Understand Train Set, Gallery Set and Probe Set in Face Recognition – Deep Learning Tutorial

By | September 24, 2021

When you are building face recognition model using deep learning, you have to build a train set, gallery set and probe set to evaluate the performance of your model. In this tutorial, we will introduce these three sets.

Train set

Training set usually be used to train your model. It usually be splitted to three parts.

For example: Here Data is all train set, it will be splitted a train, valid and test set.

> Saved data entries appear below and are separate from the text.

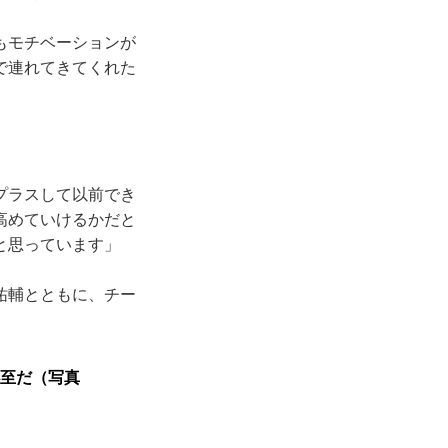
もモチベーションが
で連れてきてくれた
プラスして以前でき
高めていけるかだと
と思っています」
祐輔とともに、チー
必至だ（写真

split data into train validation and test set

How to split a total train set into three parts, you can view this tutorial:

Split IMDB Movie Review Dataset (aclImdb) into Train, Test and Validation Set: A Step Guide for NLP Beginners

As to Train, Valid and Test, we should use them as follows:

Train: Use this set to train our model.

Valid: Use this set to select hyper parameters, such as learning rate, batch size et al.

Test: Use this set to compute final metrics. We usually select the result on Test as to model final result based on the best result on Valid.

For example, as to classification problem, we compute the accuracy of Valid and Test per 25 steps when traing our model. The best accuracy of Valid set is 98% and the best accuracy of Test set is 96% at the 4000 step. The accuracy of our model is 96%, even if the accuracy of Test set is 98% at the 5000 step.

Gallery set

Suppose you have a blacklist which contains 500 persons. You can use one, two or more face pictures of these people to build this blacklist.

For example, you may use two face pictures of each person to build this blacklist, your blacklist will contains 1,000 items.

a blacklist example

This blacklist is a gallery set, you will use a model to judge a person is in this blacklist or not. It is easy to know we can not use data in gallery set to train model.

Probe set

Probe set also can not be used to train model. It usually contain two parts:

Part 1: Data in gallery set.

For example, there are 250 persons both in probe and gallery set, however, their face images are different. Our model should judge a person in probe set is also in gallery set by his face picture.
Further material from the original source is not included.